We learned so much about US agriculture on our recent visit to Illinois and Washington DC that it’s hard to know where to begin. But two key areas stood out to me.
Firstly, US cattle farmers are increasingly aware of the challenge to meat consumption from the way ruminant methane emissions are measured and want to work with us to resolve this; and secondly, the potential downstream impacts of Proposition 12 in US law.
Accounting for emissions
Within minutes of sitting down to discuss beef production with the National Cattlemen’s Beef Association in their impressive DC office, our US counterparts raised the NFU’s recent press release on methane accounting (which supports the updated GWP* method for quantifying methane emissions).
A great conversation ensued which focussed on gaining international support, including from scientists and NGOs as well as farming organisations, to make sure those at the heart of climate change policy around the world, and especially at the UN, do not treat livestock farming unfairly.
Clear differences in production
It's clear that there are differences between UK and US beef production, differences of scale and also permitted production methods, but with a US/UK free trade deal on agrifoods off the agenda for the time being, it makes sense to concentrate on those areas, like methane, where we can work more powerfully together.
Pork and Proposition 12
For hog (pig) farmers, in both in Illinois and DC, Proposition 12 presents a change to their production systems. In a nutshell, this is a piece of Californian legislation that prohibits the sale of pork products in the state of California produced using sow stalls.
Extraordinarily, it does not just ban the use of crates in California (an accepted use of State power within the US federal system) but goes much further to prevent the sale within California of pork not produced to this standard, with potentially huge fines for those found to do so.

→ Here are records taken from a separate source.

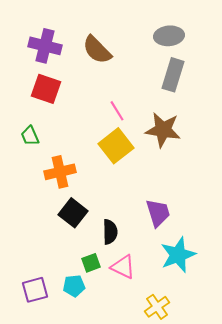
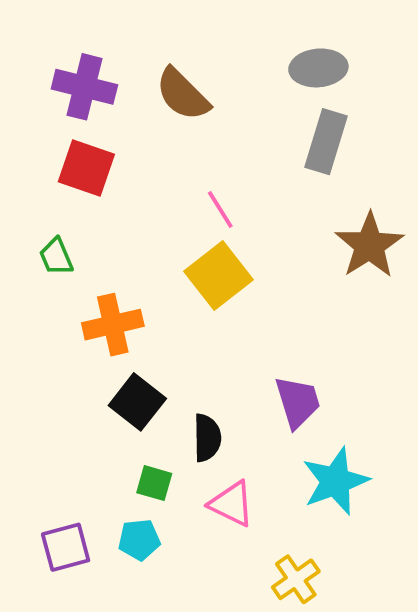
brown star: (163, 130) -> (369, 245), moved, turned 30
green square: (91, 263) -> (154, 483), moved, turned 36

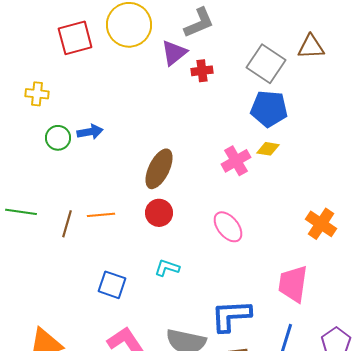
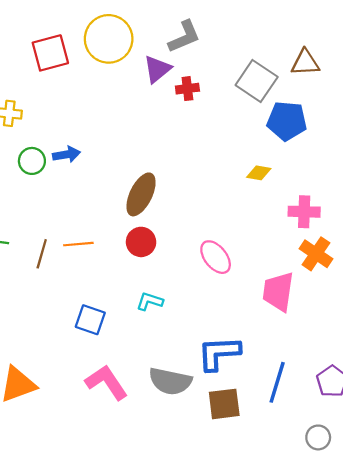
blue pentagon: (269, 109) -> (287, 121), moved
pink cross: (236, 161) -> (304, 212), moved, turned 32
pink trapezoid: (293, 284) -> (278, 292), moved

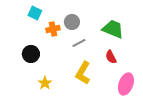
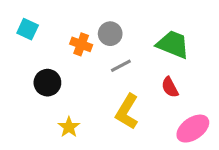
cyan square: (35, 13) -> (28, 29), moved
orange cross: (53, 29) -> (81, 44), turned 32
pink ellipse: (126, 84) -> (193, 129), turned 35

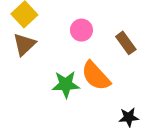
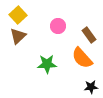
orange semicircle: (96, 76) -> (82, 58), moved

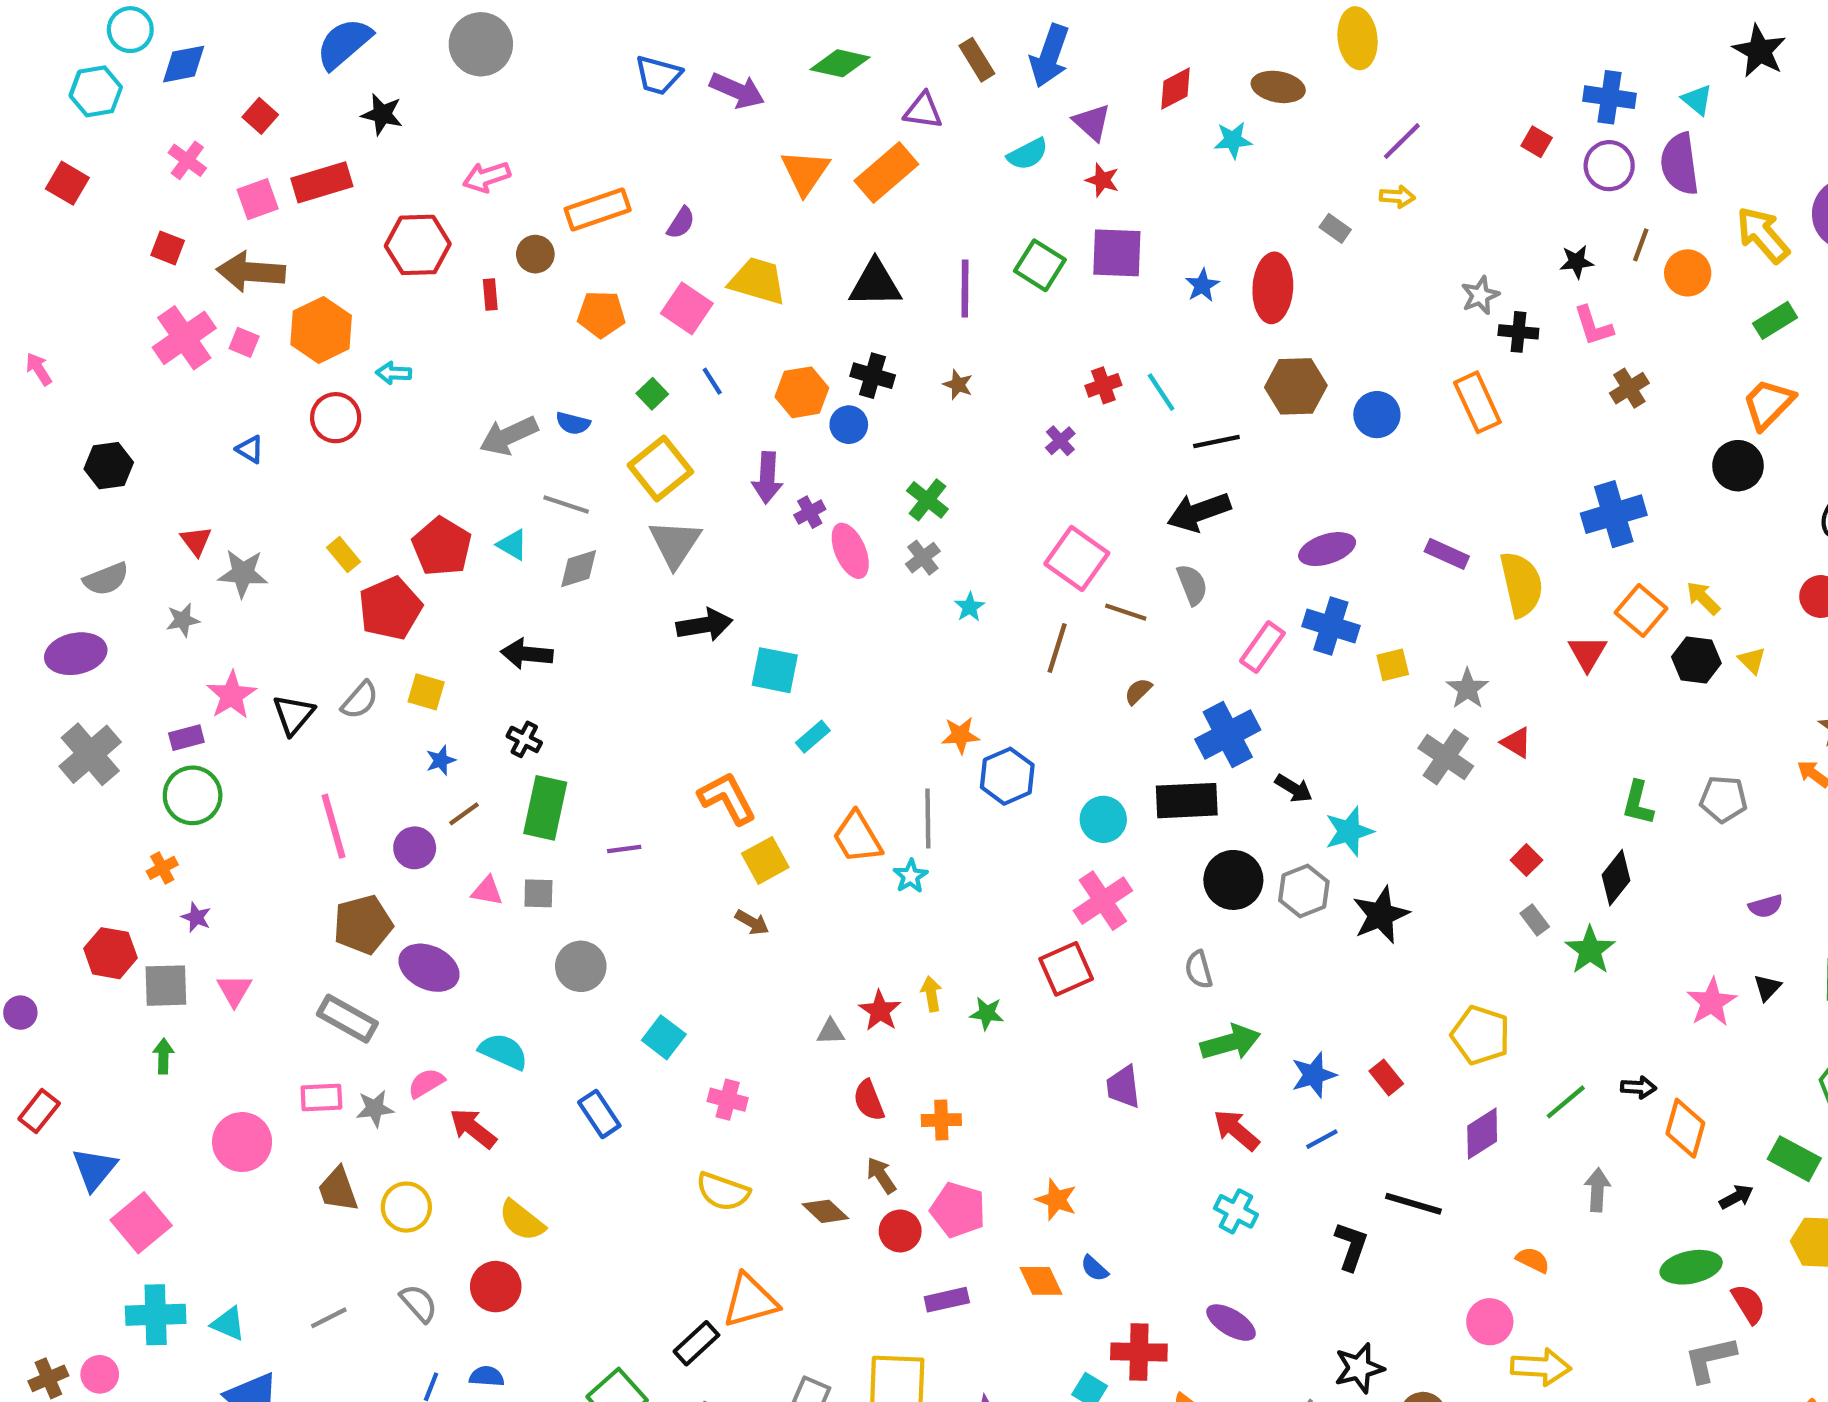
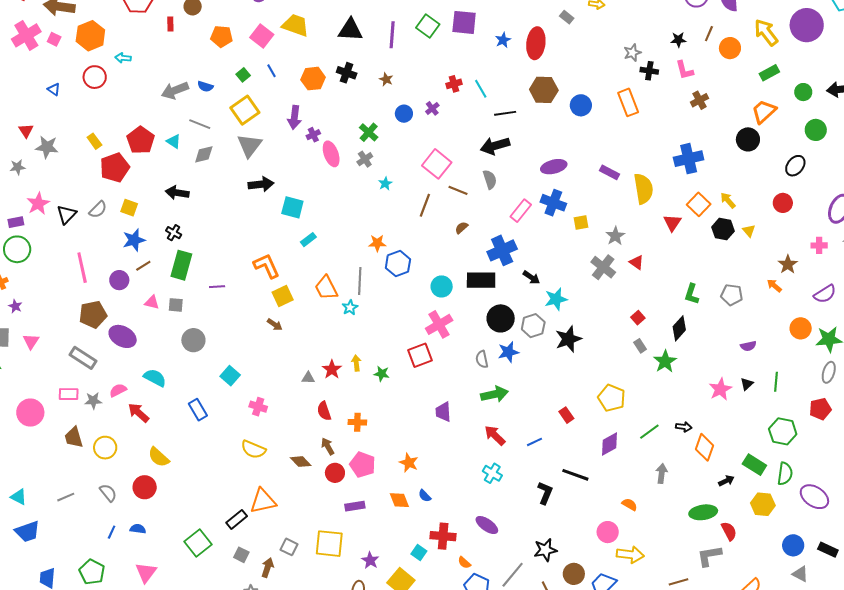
blue circle: (849, 425) -> (404, 114), moved
blue star: (441, 760) -> (134, 240), size x1.6
blue star: (1314, 1075) -> (508, 352), moved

This use of State power was recently upheld by the US Supreme Court, with significant long-term implications for the future of the US internal market. For California, a state which consumes 13% of US pork but produces just 1%, the impact of this ruling is far-reaching, with the scope to affect existing trade agreements, such as with Canada.
This is a rapidly evolving area of international and also it seems intranational trade…. and one that will provide opportunities as well as challenges. I cannot help noticing that UK pork, which is already on sale in the US, would comply with those Californian requirements already.